Ja, das war sie. Sie war so unglaublich eigen. Und sie hatte ein grosses Wissen. Die Menschen kamen zu ihr zur psychologischen Beratung. So was hat es ja früher noch nicht gegeben. Da blieb man eher mit seinen Sorgen alleine. Sie hat die Menschen gut beraten können. Und bei dem Naturarzt Schneider hat sie sich natürlich auch grosses Wissen angeeignet. Auch Fernheilung. Alles etwas esoterisch.
Genau das hat manche aber auch beängstigt und wahrscheinlich zu ihrem Ruf als «Hexe» beigetragen. Als wir zum ersten Mal bei dir zu Besuch waren, um mehr über Paula Roth zu erfahren, war mein Eindruck, dass sie in deiner Wohnung fast spürbar ist. Überall hängen Bilder von ihr, Fotos, Briefe. Ist sie für dich heute noch präsent?

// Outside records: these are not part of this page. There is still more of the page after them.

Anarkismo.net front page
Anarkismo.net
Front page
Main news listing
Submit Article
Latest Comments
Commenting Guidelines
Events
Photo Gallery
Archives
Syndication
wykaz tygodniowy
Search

Ja, bei mir kann sie ja weiterleben, in diesem Museum. Ich weiss halt nicht, ob sie Ruhe gefunden hat. Aber Aufmerksamkeit hat sie immer genossen. Sie wollte gerne, dass man ein Buch über sie schreibt. Sie hat ja auch ihre Lebensgeschichte auf Kassetten gesprochen, die man bei ihr kaufen konnte. Und ein Theaterstück hätte ihr sicher auch gefallen. Sie hat ja selbst Theater gespielt in jungen Jahren. Aber es könnte auch passieren, dass sie euch reinfunkt. Das ist passiert, als vor einigen Jahren eine andere Theatergruppe ein Stück über sie gemacht hat. Da ist ständig etwas umgefallen. Oder bei den Solothurner Filmtagen, als zum ersten Mal der Film von Kuno Bont über sie gelaufen ist. Der Film ist etwa zehn Minuten gelaufen, dann sind wir alle im Dunklen gesessen. Stromausfall. Das war typisch, das passt. Da hat sie sicher Freude gehabt, so wie sie immer Freude hatte, den Menschen Streiche zu spielen.
Dann dürfen wir ja sehr gespannt sein, was in unserer Probezeit so alles passieren wird. Ich danke euch sehr für dieses Gespräch.
Das Gespräch führte Anja Horst
Was ich noch kurz anmerken möchte. Als ich dieses Gespräch in meiner Küche abtippte, ist plötzlich das Küchenlicht angegangen. Einen Schalter habe ich nicht betätigt. Vielleicht lässt Paula grüssen?